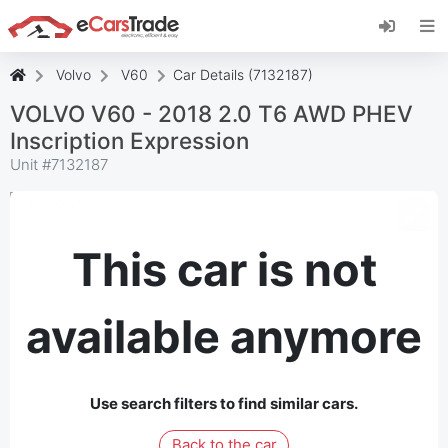
Install eCarsTrade web app, add it to your
Home Screen and receive instant updates.
Install
Cancel
Volvo
V60
Car Details (7132187)
VOLVO V60 - 2018 2.0 T6 AWD PHEV
Inscription Expression
Unit #
7132187
This car is not
available anymore
Use search filters to find similar cars.
Back to the car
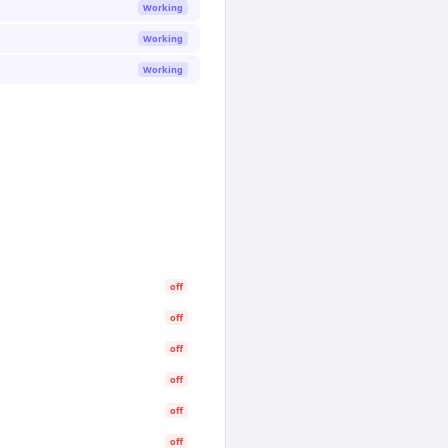
Working
Working
Working
off
off
off
off
off
off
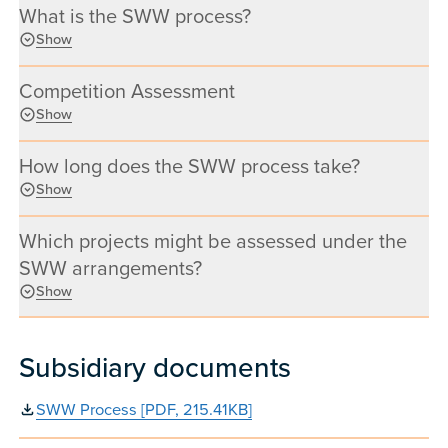
What is the SWW process?
Show
Competition Assessment
Show
How long does the SWW process take?
Show
Which projects might be assessed under the
SWW arrangements?
Show
Subsidiary documents
SWW Process [PDF, 215.41KB]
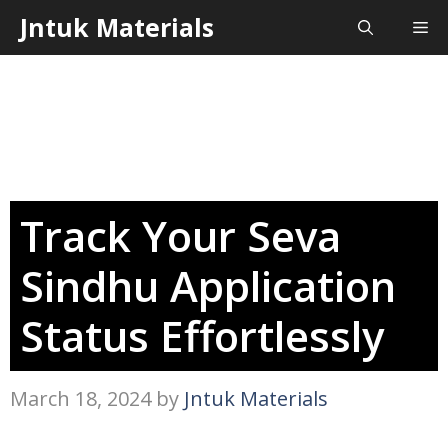
Skip
Jntuk Materials
Me
to
content
Track Your Seva
Sindhu Application
Status Effortlessly
March 18, 2024
by
Jntuk Materials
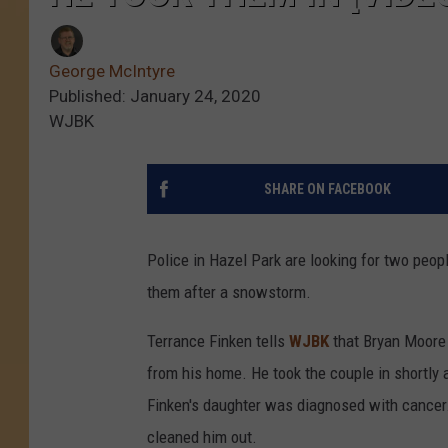
George McIntyre
Published: January 24, 2020
WJBK
SHARE ON FACEBOOK
Police in Hazel Park are looking for two peo
them after a snowstorm.
Terrance Finken tells
WJBK
that Bryan Moore 
from his home. He took the couple in shortly 
Finken's daughter was diagnosed with cancer.
cleaned him out.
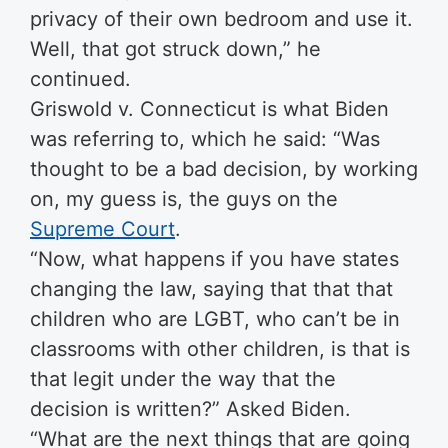
privacy of their own bedroom and use it.
Well, that got struck down,” he
continued.
Griswold v. Connecticut is what Biden
was referring to, which he said: “Was
thought to be a bad decision, by working
on, my guess is, the guys on the
Supreme Court
.
“Now, what happens if you have states
changing the law, saying that that that
children who are LGBT, who can’t be in
classrooms with other children, is that is
that legit under the way that the
decision is written?” Asked Biden.
“What are the next things that are going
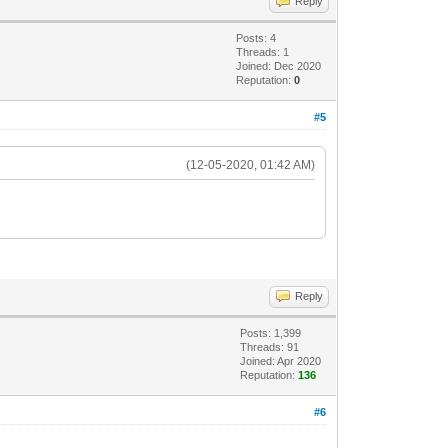
Reply
Posts: 4
Threads: 1
Joined: Dec 2020
Reputation:
0
#5
(12-05-2020, 01:42 AM)
Reply
Posts: 1,399
Threads: 91
Joined: Apr 2020
Reputation:
136
#6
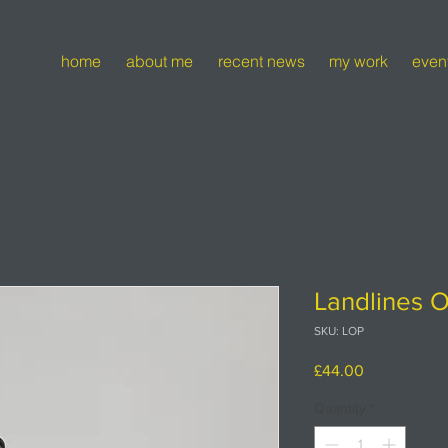
home
about me
recent news
my work
even
Landlines O
SKU: LOP
Price
£44.00
Quantity
*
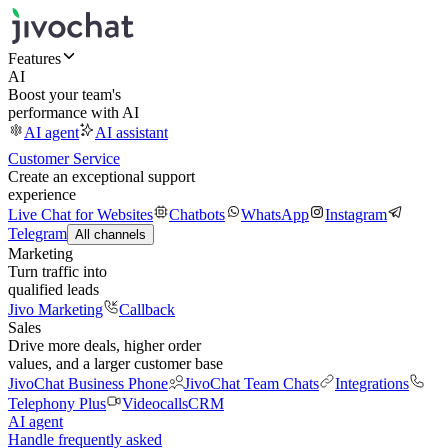
Features
AI
Boost your team's
performance with AI
AI agent
AI assistant
Customer Service
Create an exceptional support
experience
Live Chat for Websites
Chatbots
WhatsApp
Instagram
Telegram
All channels
Marketing
Turn traffic into
qualified leads
Jivo Marketing
Callback
Sales
Drive more deals, higher order
values, and a larger customer base
JivoChat Business Phone
JivoChat Team Chats
Integrations
Telephony Plus
Videocalls
CRM
AI agent
Handle frequently asked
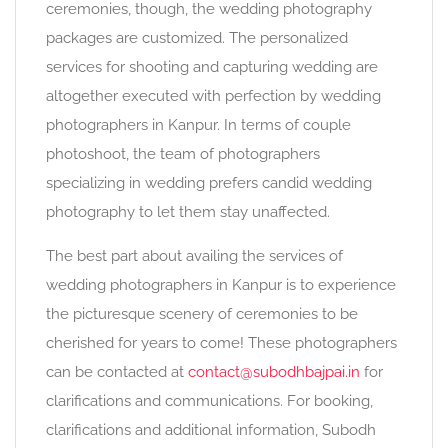
ceremonies, though, the wedding photography
packages are customized. The personalized
services for shooting and capturing wedding are
altogether executed with perfection by wedding
photographers in Kanpur. In terms of couple
photoshoot, the team of photographers
specializing in wedding prefers candid wedding
photography to let them stay unaffected.
The best part about availing the services of
wedding photographers in Kanpur is to experience
the picturesque scenery of ceremonies to be
cherished for years to come! These photographers
can be contacted at
contact@subodhbajpai.in
for
clarifications and communications. For booking,
clarifications and additional information, Subodh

**Exercise objective**
Skipping the pictures, transcribe each line above exactly as it appears.

**Solution below**
Install eCarsTrade web app, add it to your
Home Screen and receive instant updates.
Install
Cancel
Volvo
V60
Car Details (7132187)
VOLVO V60 - 2018 2.0 T6 AWD PHEV
Inscription Expression
Unit #
7132187
This car is not
available anymore
Use search filters to find similar cars.
Back to the car
Working
Working
Working
off
off
off
off
off
off
What is the SWW process?
Show
Competition Assessment
Show
How long does the SWW process take?
Show
Which projects might be assessed under the
SWW arrangements?
Show
Subsidiary documents
SWW Process [PDF, 215.41KB]
Skip
Jntuk Materials
Me
to
content
Track Your Seva
Sindhu Application
Status Effortlessly
March 18, 2024
by
Jntuk Materials
George McIntyre
Published: January 24, 2020
WJBK
SHARE ON FACEBOOK
Police in Hazel Park are looking for two peo
them after a snowstorm.
Terrance Finken tells
WJBK
that Bryan Moore 
from his home. He took the couple in shortly 
Finken's daughter was diagnosed with cancer.
cleaned him out.
privacy of their own bedroom and use it.
Well, that got struck down,” he
continued.
Griswold v. Connecticut is what Biden
was referring to, which he said: “Was
thought to be a bad decision, by working
on, my guess is, the guys on the
Supreme Court
.
“Now, what happens if you have states
changing the law, saying that that that
children who are LGBT, who can’t be in
classrooms with other children, is that is
that legit under the way that the
decision is written?” Asked Biden.
“What are the next things that are going
Reply
Posts: 4
Threads: 1
Joined: Dec 2020
Reputation:
0
#5
(12-05-2020, 01:42 AM)
Reply
Posts: 1,399
Threads: 91
Joined: Apr 2020
Reputation:
136
#6
home
about me
recent news
my work
even
Landlines O
SKU: LOP
Price
£44.00
Quantity
*
Features
AI
Boost your team's
performance with AI
AI agent
AI assistant
Customer Service
Create an exceptional support
experience
Live Chat for Websites
Chatbots
WhatsApp
Instagram
Telegram
All channels
Marketing
Turn traffic into
qualified leads
Jivo Marketing
Callback
Sales
Drive more deals, higher order
values, and a larger customer base
JivoChat Business Phone
JivoChat Team Chats
Integrations
Telephony Plus
Videocalls
CRM
AI agent
Handle frequently asked
ceremonies, though, the wedding photography
packages are customized. The personalized
services for shooting and capturing wedding are
altogether executed with perfection by wedding
photographers in Kanpur. In terms of couple
photoshoot, the team of photographers
specializing in wedding prefers candid wedding
photography to let them stay unaffected.
The best part about availing the services of
wedding photographers in Kanpur is to experience
the picturesque scenery of ceremonies to be
cherished for years to come! These photographers
can be contacted at
contact@subodhbajpai.in
for
clarifications and communications. For booking,
clarifications and additional information, Subodh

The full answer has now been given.